Tamara grinned too, relieved that she had followed her instincts when she’d thrown the condoms into her luggage at the last minute. She patted the mattress beside her.
Jay strutted over and took a seat, pressing his thigh against hers. “I like a woman who knows what she wants and goes after it.”
She released the breath she hadn’t known she’d been holding. “I thought you might have a problem with my boldness, especially after that little scene in the lobby.”
“That wasn’t a scene. That was just me being an assertive, take-charge male. And this,” he leaned close and took the string of condoms out of her hands, “is you being an assertive and responsible female.”
“I suppose we all have our roles to play.”
“I don’t play. I’m totally serious about this, about us. Can’t you tell?”
She could tell. And it scared her to death when she looked into his earnest, sky-blue gaze. She had never seen anyone more serious, not even James when he’d proposed. James had been proud and satisfied as if he’d just attained a prized jewel for his collection. He hadn’t been as intense and passionate as Jay. Jay made her feel like his feelings could consume her if given room to breed and grow.

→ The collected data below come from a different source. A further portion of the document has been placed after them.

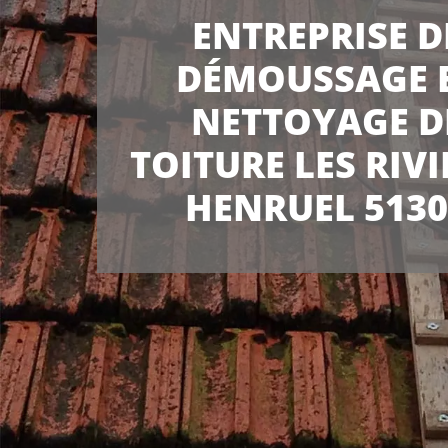
ENTREPRISE D
DÉMOUSSAGE 
NETTOYAGE D
TOITURE LES RIVI
HENRUEL 5130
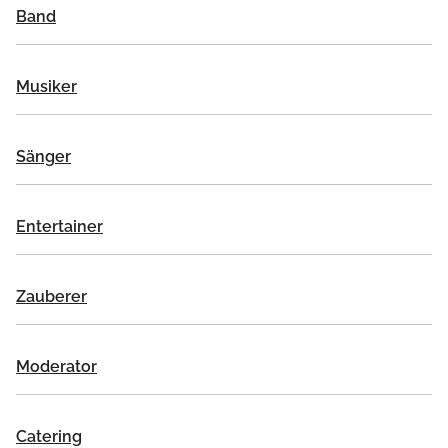
Band
Musiker
Sänger
Entertainer
Zauberer
Moderator
Catering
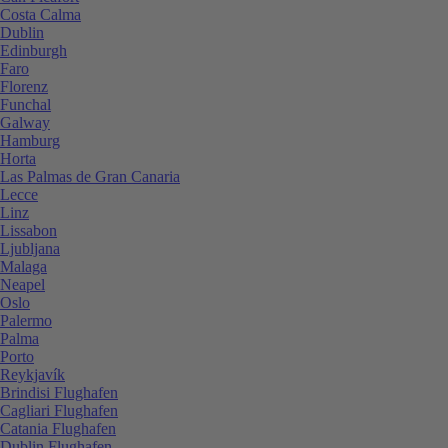
Costa Calma
Dublin
Edinburgh
Faro
Florenz
Funchal
Galway
Hamburg
Horta
Las Palmas de Gran Canaria
Lecce
Linz
Lissabon
Ljubljana
Malaga
Neapel
Oslo
Palermo
Palma
Porto
Reykjavík
Brindisi Flughafen
Cagliari Flughafen
Catania Flughafen
Dublin Flughafen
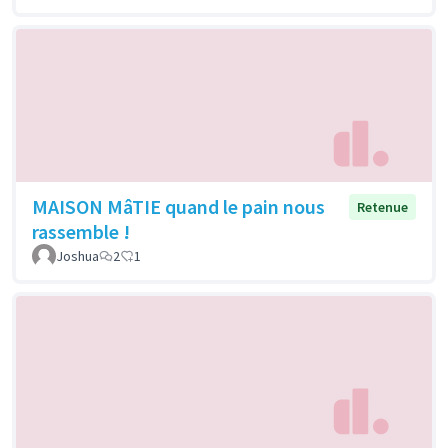
MAISON MâTIE quand le pain nous
Retenue
rassemble !
Joshua
2
1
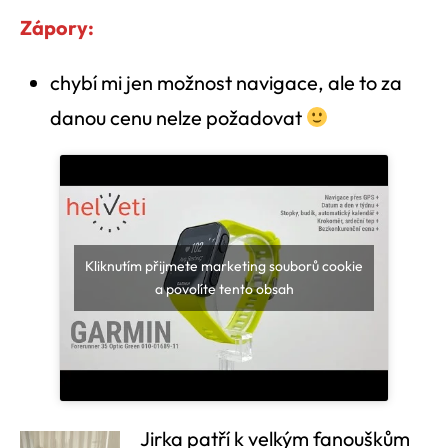
Zápory:
chybí mi jen možnost navigace, ale to za
danou cenu nelze požadovat
Kliknutím přijmete marketing souborů cookie
a povolíte tento obsah
Jirka patří k velkým fanouškům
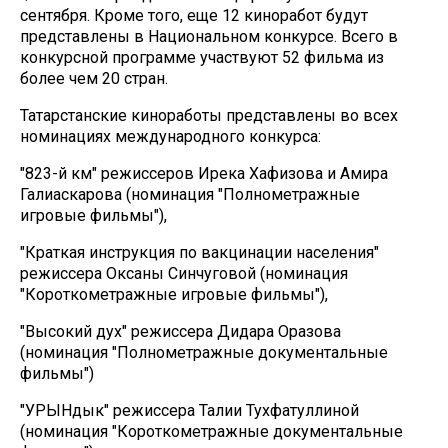
сентября. Кроме того, еще 12 киноработ будут
представлены в Национальном конкурсе. Всего в
конкурсной программе участвуют 52 фильма из
более чем 20 стран.
Татарстанские киноработы представлены во всех
номинациях международного конкурса:
"823-й км" режиссеров Ирека Хафизова и Амира
Галиаскарова (номинация "Полнометражные
игровые фильмы"),
"Краткая инструкция по вакцинации населения"
режиссера Оксаны Синчуговой (номинация
"Короткометражные игровые фильмы"),
"Высокий дух" режиссера Дидара Оразова
(номинация "Полнометражные документальные
фильмы")
"УРЫНдык" режиссера Талии Тухфатуллиной
(номинация "Короткометражные документальные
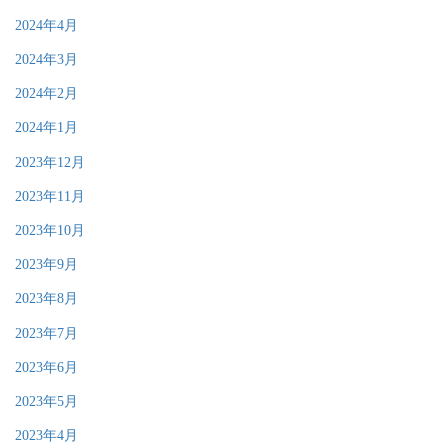
2024年4月
2024年3月
2024年2月
2024年1月
2023年12月
2023年11月
2023年10月
2023年9月
2023年8月
2023年7月
2023年6月
2023年5月
2023年4月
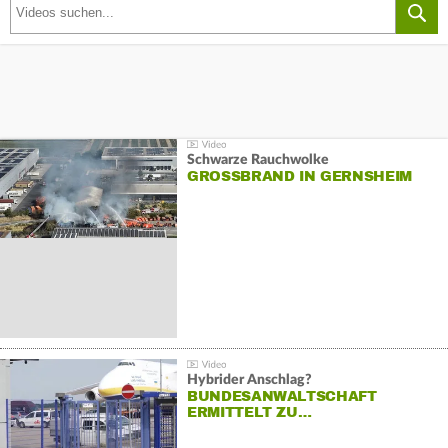
Schwarze Rauchwolke
GROSSBRAND IN GERNSHEIM
Hybrider Anschlag?
BUNDESANWALTSCHAFT
ERMITTELT ZU…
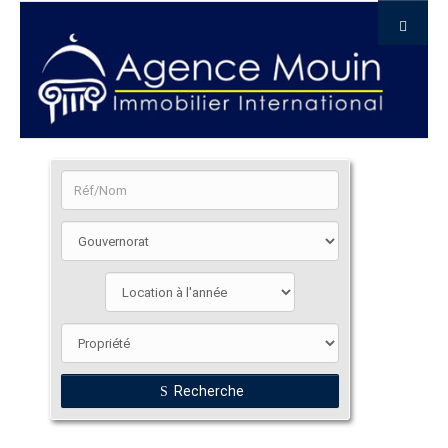
Recherche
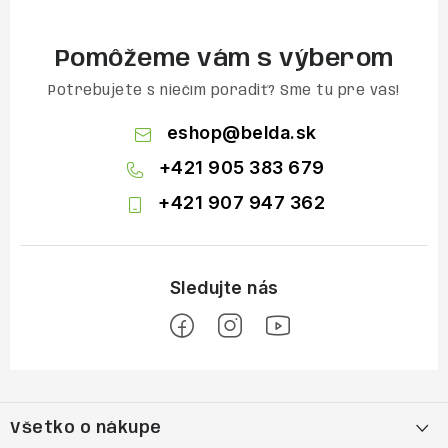
Pomôžeme vám s výberom
Potrebujete s niečím poradiť? Sme tu pre vás!
eshop
@
belda.sk
+421 905 383 679
+421 907 947 362
Z
á
Všetko o nákupe
p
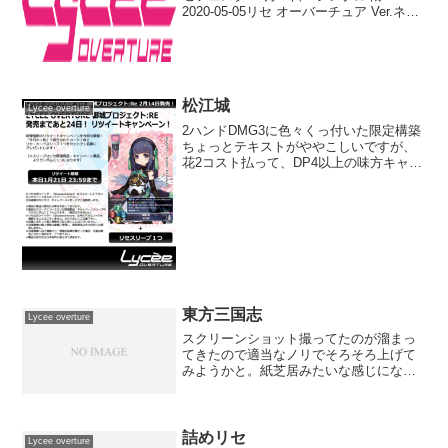
2020-05-05リセ オーバーチュア Ver.ネク
ストン 1.0 ブースターパック
BOX(function(b,c,f,g,a,d,e){b.Moshimo...
松江城
Lycee overture
2ハンドDMG3に色々くっ付いた限定構築
ちょっとテキストがややこしいですが、
花2コスト払って、DP4以上の味方キャラ
が攻撃しているバトル相手のDPを2にす
る能力ですサポート等で上昇したDPも問
答無用で2にできますが、手札1枚に見合
うかどうか...
東方三国志
Lycee overture
スクリーンショット撮ってたのが溜まっ
てきたので適当なノリでそろそろ上げて
みようかと。紙芝居みたいな感じになる
んだろうなぁと思いつつ。とりあえずシ
ナリオ選択画面とか↓シナリオナンバー追
加できるのに後で気付く罠ｗおかげてシ
ナリオ1を上書きとかか...
詰めリセ
Lycee overture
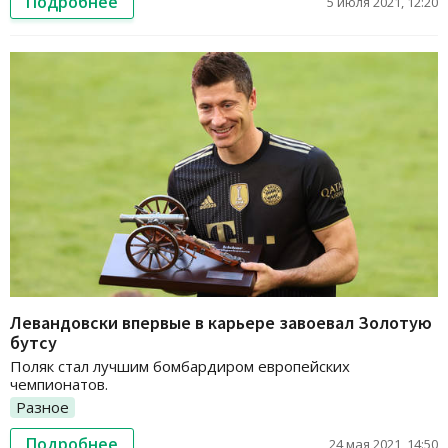
Подробнее
5 июля 2021, 12:20
Левандовски впервые в карьере завоевал Золотую
бутсу
Поляк стал лучшим бомбардиром европейских
чемпионатов.
Разное
Подробнее
24 мая 2021, 14:50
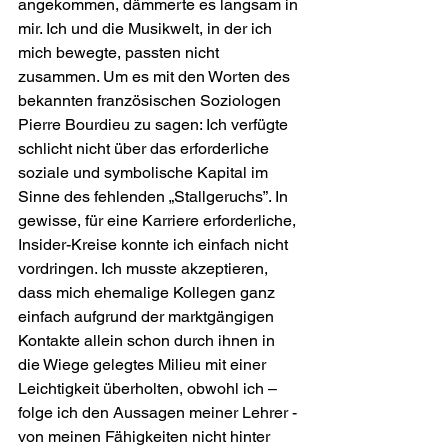
angekommen, dämmerte es langsam in 
mir. Ich und die Musikwelt, in der ich 
mich bewegte, passten nicht 
zusammen. Um es mit den Worten des 
bekannten französischen Soziologen 
Pierre Bourdieu zu sagen: Ich verfügte 
schlicht nicht über das erforderliche 
soziale und symbolische Kapital im 
Sinne des fehlenden „Stallgeruchs”. In 
gewisse, für eine Karriere erforderliche, 
Insider-Kreise konnte ich einfach nicht 
vordringen. Ich musste akzeptieren, 
dass mich ehemalige Kollegen ganz 
einfach aufgrund der marktgängigen 
Kontakte allein schon durch ihnen in 
die Wiege gelegtes Milieu mit einer 
Leichtigkeit überholten, obwohl ich – 
folge ich den Aussagen meiner Lehrer - 
von meinen Fähigkeiten nicht hinter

Jay crawled up the bed to deposit the condoms atop the bedside table, and then on his knees, he crooked a finger and beckoned her to join him at the head of the bed.
Tamara toed off her boots and inched her way up the bed. She never once took her eyes off of Jay’s. His focus compelled her and made her pussy shudder with hunger as he swept off his hat and tossed it onto one of the bed post knobs.